* [TASK TO COMPLETE] From the entries that follow, extract each line holding the string "code".

---------- DATA SHOWN

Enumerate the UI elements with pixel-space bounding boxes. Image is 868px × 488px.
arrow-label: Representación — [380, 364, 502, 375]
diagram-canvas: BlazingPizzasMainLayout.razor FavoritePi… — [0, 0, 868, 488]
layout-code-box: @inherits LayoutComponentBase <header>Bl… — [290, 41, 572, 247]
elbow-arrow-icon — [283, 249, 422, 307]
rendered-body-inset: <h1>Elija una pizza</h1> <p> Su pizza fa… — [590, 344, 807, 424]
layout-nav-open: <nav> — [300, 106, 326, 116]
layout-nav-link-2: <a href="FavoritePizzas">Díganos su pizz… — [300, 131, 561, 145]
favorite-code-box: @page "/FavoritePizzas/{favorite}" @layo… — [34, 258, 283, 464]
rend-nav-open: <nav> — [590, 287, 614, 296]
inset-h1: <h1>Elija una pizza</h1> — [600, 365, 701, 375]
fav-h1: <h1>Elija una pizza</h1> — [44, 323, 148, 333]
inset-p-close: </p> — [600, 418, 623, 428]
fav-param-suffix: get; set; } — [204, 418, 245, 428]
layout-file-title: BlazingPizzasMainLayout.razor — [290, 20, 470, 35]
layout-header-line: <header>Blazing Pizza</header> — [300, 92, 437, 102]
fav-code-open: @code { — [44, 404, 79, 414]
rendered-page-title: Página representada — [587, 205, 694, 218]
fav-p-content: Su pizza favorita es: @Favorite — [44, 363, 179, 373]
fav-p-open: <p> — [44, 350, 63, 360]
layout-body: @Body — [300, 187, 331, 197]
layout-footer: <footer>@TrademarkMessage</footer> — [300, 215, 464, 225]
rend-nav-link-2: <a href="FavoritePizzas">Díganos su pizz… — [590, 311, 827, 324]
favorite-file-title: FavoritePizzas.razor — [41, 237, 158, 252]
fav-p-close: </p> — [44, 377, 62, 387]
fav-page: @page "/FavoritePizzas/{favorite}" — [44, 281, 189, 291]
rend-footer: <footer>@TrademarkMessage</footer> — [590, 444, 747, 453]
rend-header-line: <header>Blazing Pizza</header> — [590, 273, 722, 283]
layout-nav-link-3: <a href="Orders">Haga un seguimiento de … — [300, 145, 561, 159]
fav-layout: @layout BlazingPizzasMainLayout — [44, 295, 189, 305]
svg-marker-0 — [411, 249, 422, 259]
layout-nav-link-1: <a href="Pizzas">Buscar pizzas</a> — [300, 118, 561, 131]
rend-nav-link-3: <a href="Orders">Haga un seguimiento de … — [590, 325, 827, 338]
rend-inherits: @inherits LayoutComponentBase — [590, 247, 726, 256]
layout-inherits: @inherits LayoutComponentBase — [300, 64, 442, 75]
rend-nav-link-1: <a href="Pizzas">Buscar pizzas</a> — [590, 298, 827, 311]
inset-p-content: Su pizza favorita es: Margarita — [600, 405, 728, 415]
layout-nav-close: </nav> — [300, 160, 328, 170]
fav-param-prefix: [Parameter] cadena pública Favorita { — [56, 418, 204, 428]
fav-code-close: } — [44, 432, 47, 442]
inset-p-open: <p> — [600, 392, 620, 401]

--------------------

* [SOLUTION TO THIS TASK]
layout-code-box: @inherits LayoutComponentBase <header>Bl… — [290, 41, 572, 247]
favorite-code-box: @page "/FavoritePizzas/{favorite}" @layo… — [34, 258, 283, 464]
fav-code-open: @code { — [44, 404, 79, 414]
fav-code-close: } — [44, 432, 47, 442]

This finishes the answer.